# 14

### TLDR

We wrote a 20-page document that explains IDA and outlines potential Machine Learning projects about IDA. This post gives an overview of the document.

### What is IDA?

Iterated Distillation and Amplification (IDA) is a method for training ML systems to solve challenging tasks. It was introduced by Paul Christiano. IDA is intended for tasks where:

• The goal is to outperform humans at the task or to solve instances that are too hard for humans.

• It is not feasible to provide demonstrations or reward signals sufficient for super-human performance at the task

• Humans have a high-level understanding of how to approach the task and can reliably solve easy instances.

The idea behind IDA is to bootstrap using an approach similar to AlphaZero, but with a learned model of steps of human reasoning instead of the fixed game simulator.

Our document provides a self-contained technical description of IDA. For broader discussion of IDA and its relevance to value alignment, see Ought's presentation, Christiano's blogpost, and the Debate paper. There is also a technical ML paper applying IDA to algorithmic problems (e.g. shortest path in a graph).

### ML Projects on IDA

Our document outlines three Machine Learning projects on IDA. Our goal in outlining these projects is to generate discussion and encourage research on IDA. We are not (as of June 2019) working on these projects, but we are interested in collaboration. The project descriptions are “high-level” and leave many choices undetermined. If you took on a project, part of the work would be refining the project and fixing a concrete objective, dataset and model.

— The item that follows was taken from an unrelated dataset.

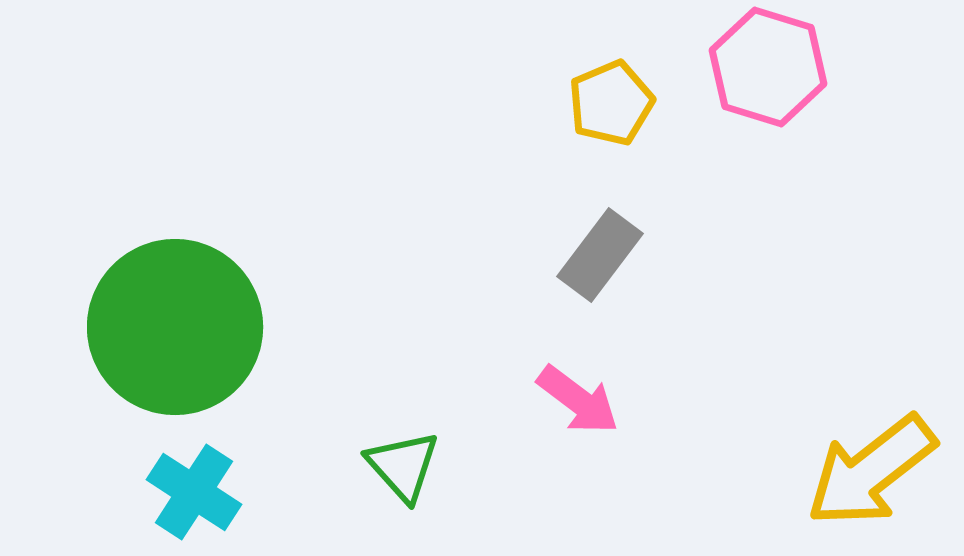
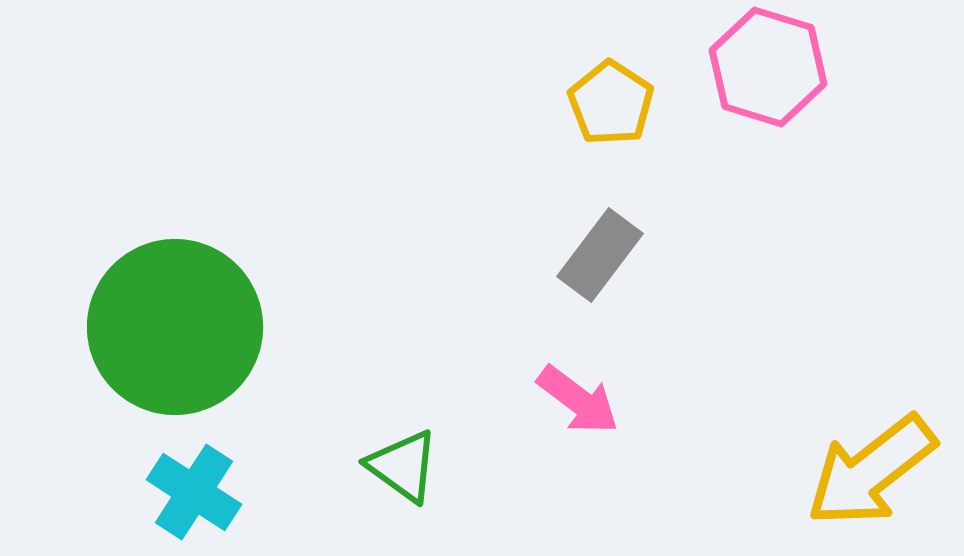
yellow pentagon: rotated 16 degrees counterclockwise
green triangle: rotated 12 degrees counterclockwise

#### Project 1: Amplifying Mathematical Reasoning

This project is about applying IDA to problems in mathematics. This would involve learning to solve math problems by breaking them down into easier sub-problems. The problems could be represented in a formal language (as in this paper) or in natural language. We discuss a recent dataset of high-school problems in natural language, which was introduced in this paper. Here are some examples from the dataset:

Question: Let u(n) = -n^3 - n^2. Let e(c) = -2*c^3 + c. Let f(j) = -118*e(j) + 54*u(j). What is the derivative of f(a)?

Answer: 546*a^2 - 108*a - 118

Question: Three letters picked without replacement from qqqkkklkqkkk. Give probability of sequence qql.

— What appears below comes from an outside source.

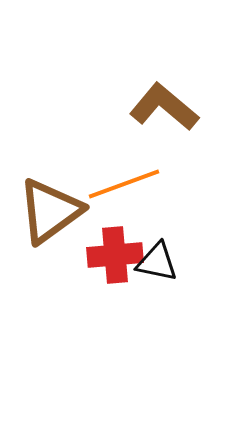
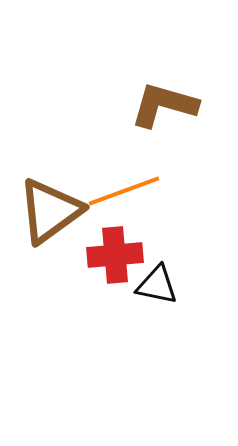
brown L-shape: moved 2 px up; rotated 24 degrees counterclockwise
orange line: moved 7 px down
black triangle: moved 23 px down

The paper showed impressive results on the dataset for a Transformer model trained by supervised learning (sequence-to-sequence). This suggests that a similar model could do well at learning to solve these problems by decomposition.

#### Project 2: IDA for Neural Program Interpretation

There’s a research program in Machine Learning on “Neural Program Interpretation” (NPI). Work on NPI focuses on learning to reproduce the behavior of computer programs. One possible approach is to train end-to-end on input-output behavior. However in NPI, a model is trained to mimic the program’s internal behavior, including all the low-level operations and the high-level procedures which invoke them.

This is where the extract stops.